Highlights & Insights¶
- Texture ≠ Style: This paper is the first to systematically distinguish texture transfer from artistic style transfer, highlighting the intrinsic coupling between texture and geometry.
- Cross-view geometric prior: Homography matrices and SVD decomposition are used to elegantly handle orientation changes of texture across viewpoints.
- Additive design of AFCM: Depth and frequency information jointly satisfy the requirements of shallow depth and high frequency via additive rather than multiplicative fusion.
- Decoupling rationale of GPB: Introducing an additional color parameter to decouple appearance and geometry optimization is more effective than depth regularization.

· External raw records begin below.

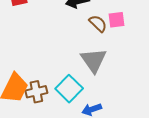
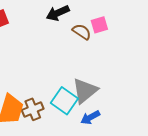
gray triangle: (94, 60) -> (85, 91), moved, turned 36

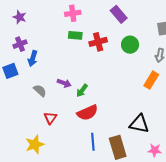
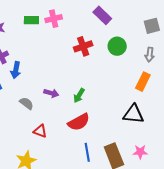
green rectangle: (75, 35) -> (31, 20), moved
green arrow: (82, 91) -> (79, 96), moved
red triangle: (50, 118) -> (40, 131), turned -40
black triangle: (139, 124) -> (133, 114), moved
pink star: (155, 150) -> (140, 152), moved

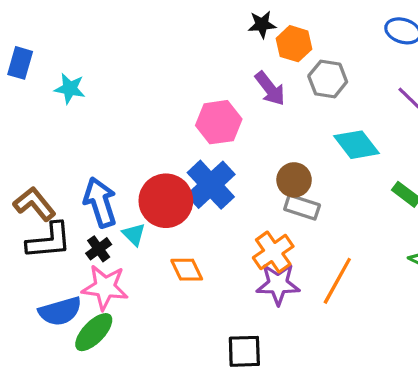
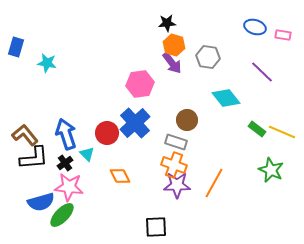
orange hexagon: (294, 44) -> (174, 45), moved
red circle: (166, 201) -> (107, 133), size x0.7
gray rectangle: (302, 207) -> (176, 142), moved
orange cross: (273, 252) -> (174, 165), turned -35

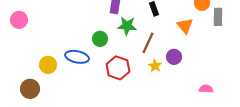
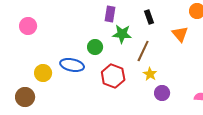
pink circle: (19, 20) -> (28, 26), moved
purple circle: (174, 57) -> (162, 93), moved

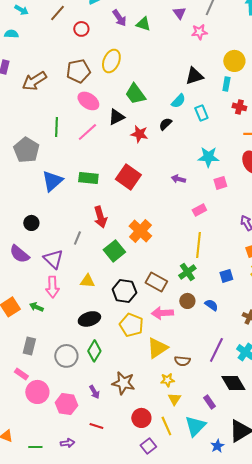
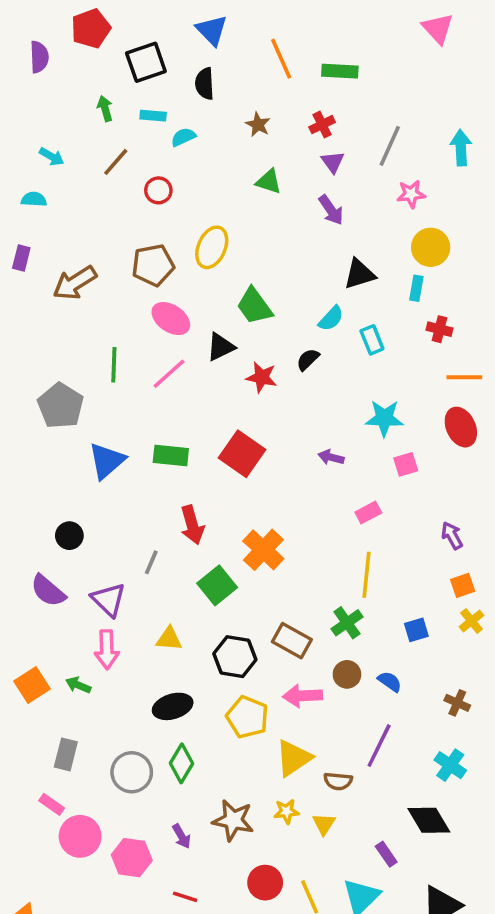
purple arrow: (119, 18) -> (331, 210), moved
pink star: (199, 32) -> (411, 194), moved
purple line: (216, 350) -> (379, 746), moved
yellow star: (167, 380) -> (286, 811), moved
yellow triangle: (174, 399) -> (324, 824), moved

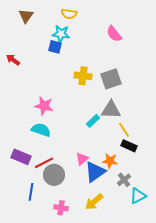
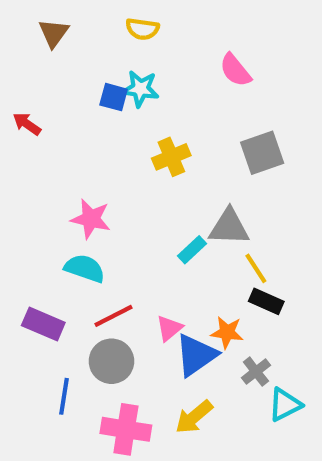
cyan star: (61, 34) -> (140, 89), moved
yellow cross: (83, 76) -> (171, 157), turned -30
gray square: (111, 79) -> (262, 153), moved
red line: (44, 163) -> (114, 316), moved
pink cross: (61, 208) -> (126, 429), size x1.6

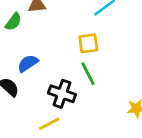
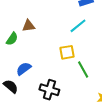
green line: (88, 74) -> (83, 70), moved

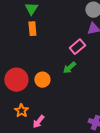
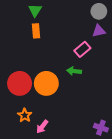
green arrow: (69, 68) -> (74, 71), turned 48
orange circle: (42, 80) -> (46, 83), size x1.5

Limitations & Future Work¶
- Because the method simultaneously minimizes texture cosine distance and content loss, the resulting texture represents an interpolation between the scene geometry and the reference texture geometry.

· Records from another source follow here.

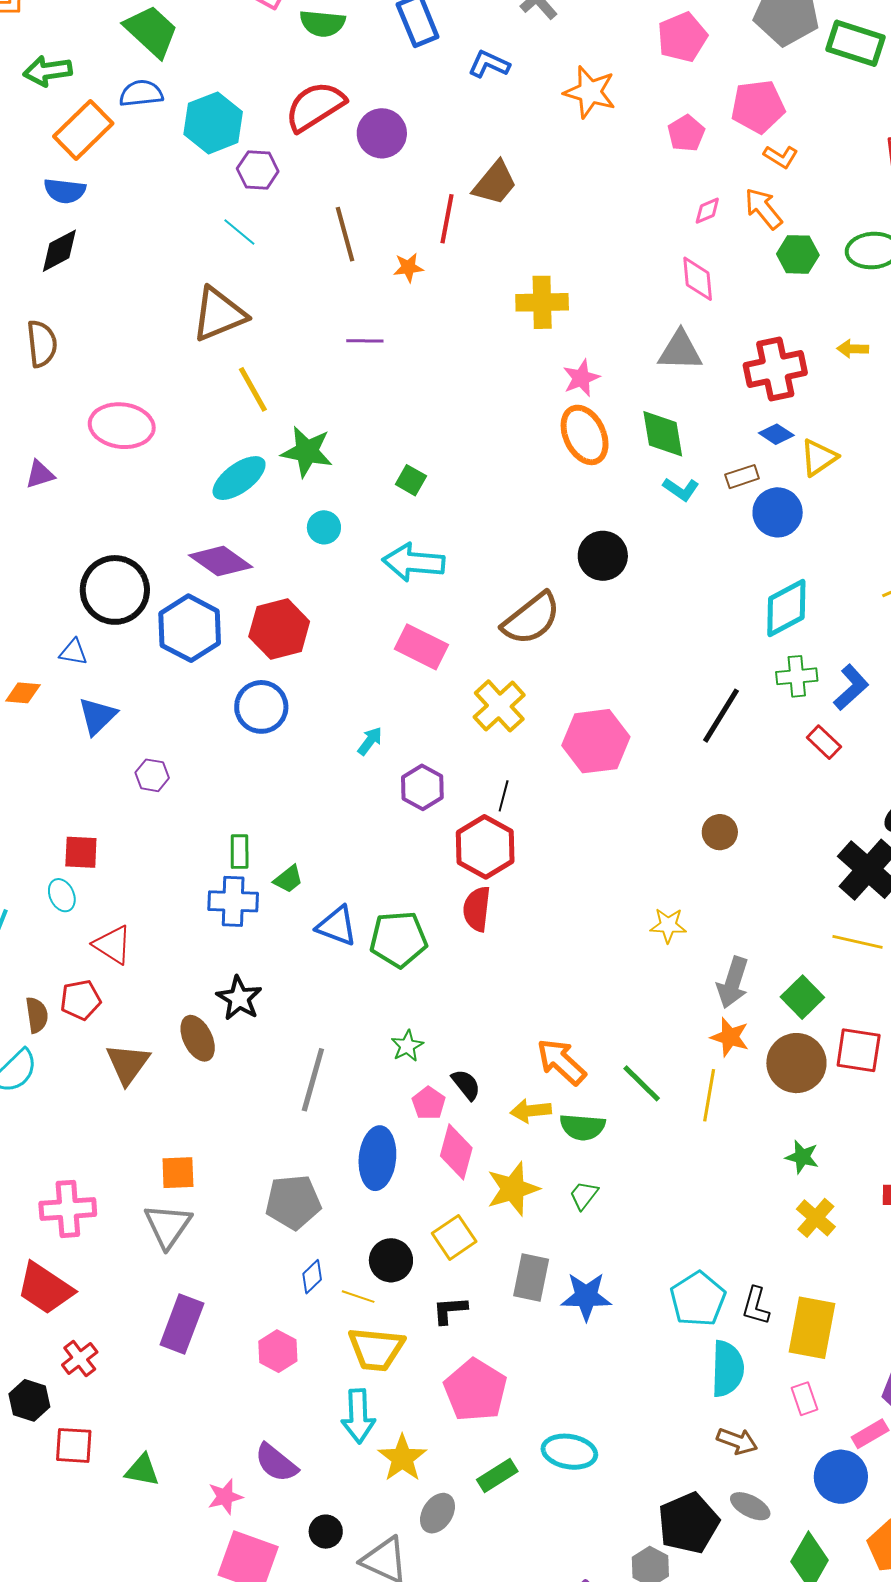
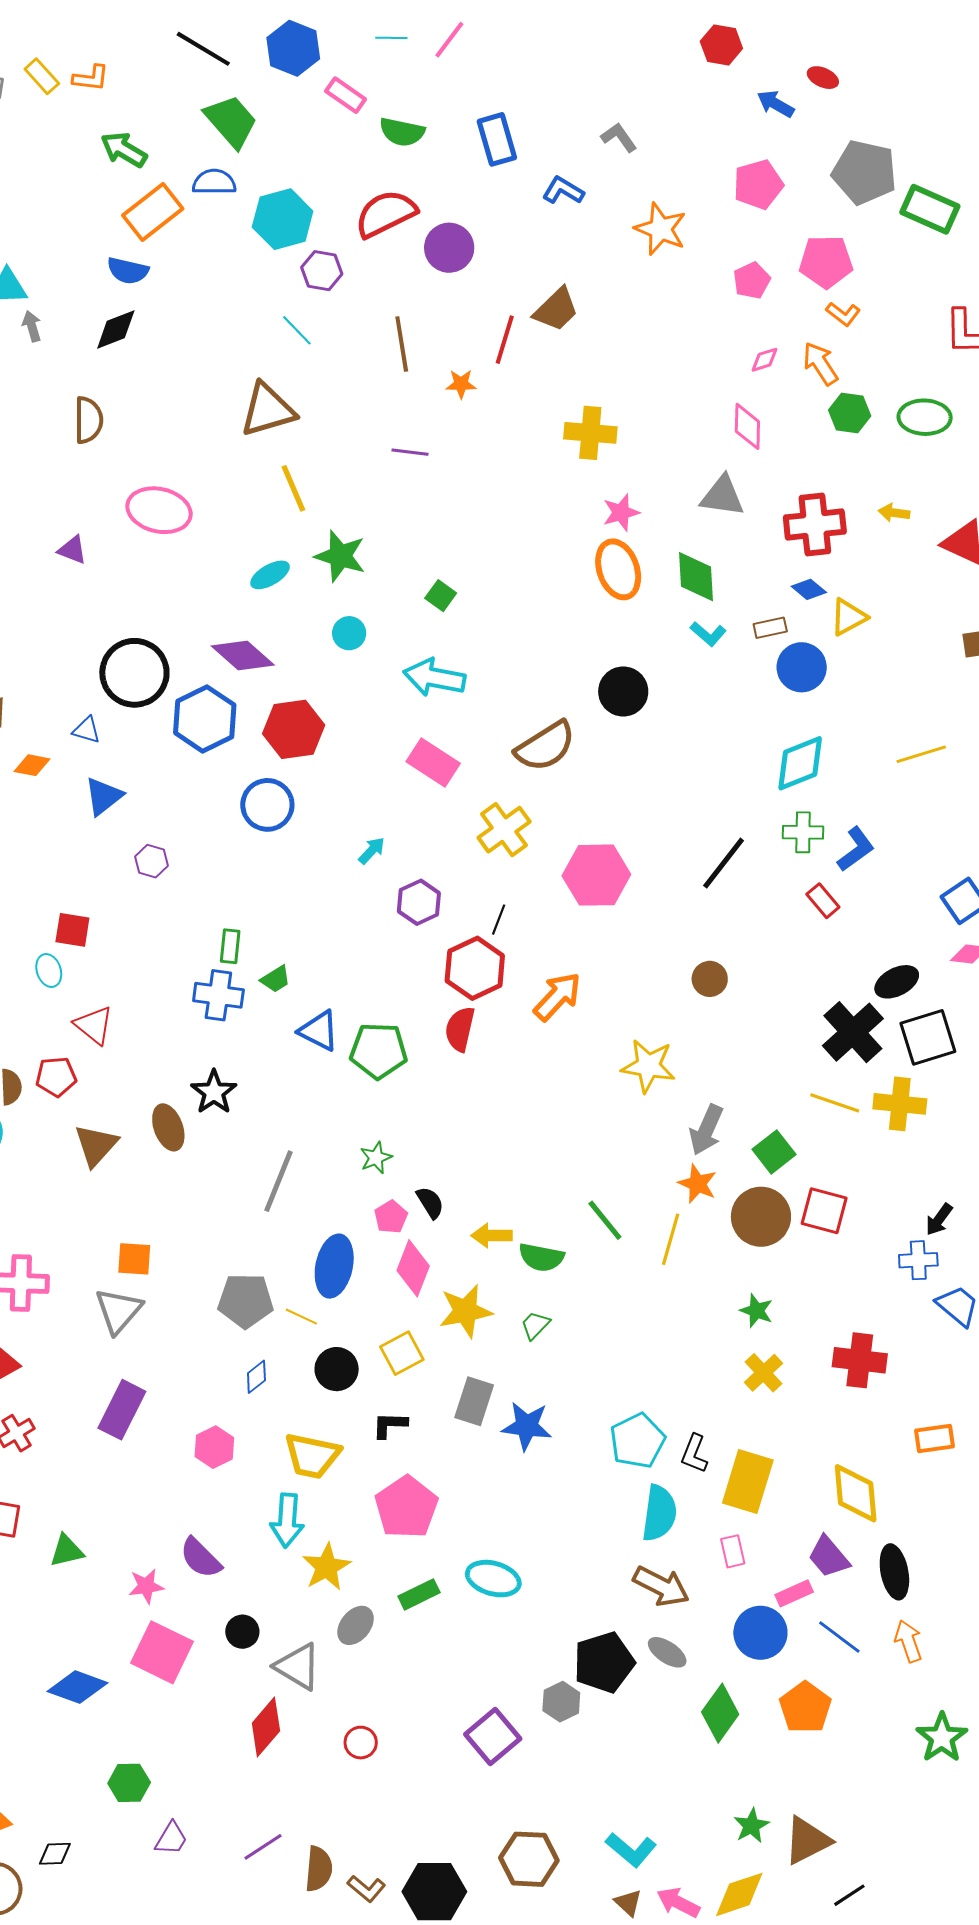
green arrow: (48, 71) -> (124, 150), turned 33
purple triangle: (40, 474) -> (72, 550), turned 32
cyan ellipse: (239, 478) -> (270, 575), size x0.7
yellow star: (668, 925) -> (648, 1066), size x1.5
orange arrow: (561, 1062) -> (557, 997), moved, turned 84
yellow line: (358, 1297) -> (301, 1317), moved
brown arrow: (737, 1441) -> (661, 1586), size x1.4
green triangle: (142, 1470) -> (67, 1551), turned -30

- Scalability to high-resolution scenes has not been explored.
- The computational overhead of constructing the texture feature set (involving multiple scaling and rotation combinations) may affect efficiency in large-scale scenes.
Related Work & Insights¶
- Building on ARF (ECCV 2022), which first applied NNFM loss to 3D style transfer, this work further incorporates geometric consistency.

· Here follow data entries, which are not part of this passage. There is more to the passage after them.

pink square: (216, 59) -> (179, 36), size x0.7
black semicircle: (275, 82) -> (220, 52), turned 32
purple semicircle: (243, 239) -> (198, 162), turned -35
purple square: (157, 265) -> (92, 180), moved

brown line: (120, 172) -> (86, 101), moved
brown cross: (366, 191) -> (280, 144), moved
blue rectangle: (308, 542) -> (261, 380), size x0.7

- ABC-GS preserves geometry by disabling densification, whereas GPB allows geometry preservation while keeping densification enabled.
- StyleGaussian's zero-shot approach is fast but insufficient in texture transfer quality.
- Inspiration: geometry-aware approaches can be generalized to other 3DGS editing tasks, such as relighting and material editing.
Rating¶
- Novelty: ⭐⭐⭐⭐ — First systematic introduction of geometric information into 3DGS texture transfer.
- Experimental Thoroughness: ⭐⭐⭐⭐ — Sufficient qualitative and quantitative evaluation with complete ablations.
- Writing Quality: ⭐⭐⭐⭐ — Motivation is clear, though some formulations are relatively complex.
- Value: ⭐⭐⭐⭐ — Makes a tangible contribution to 3DGS appearance editing.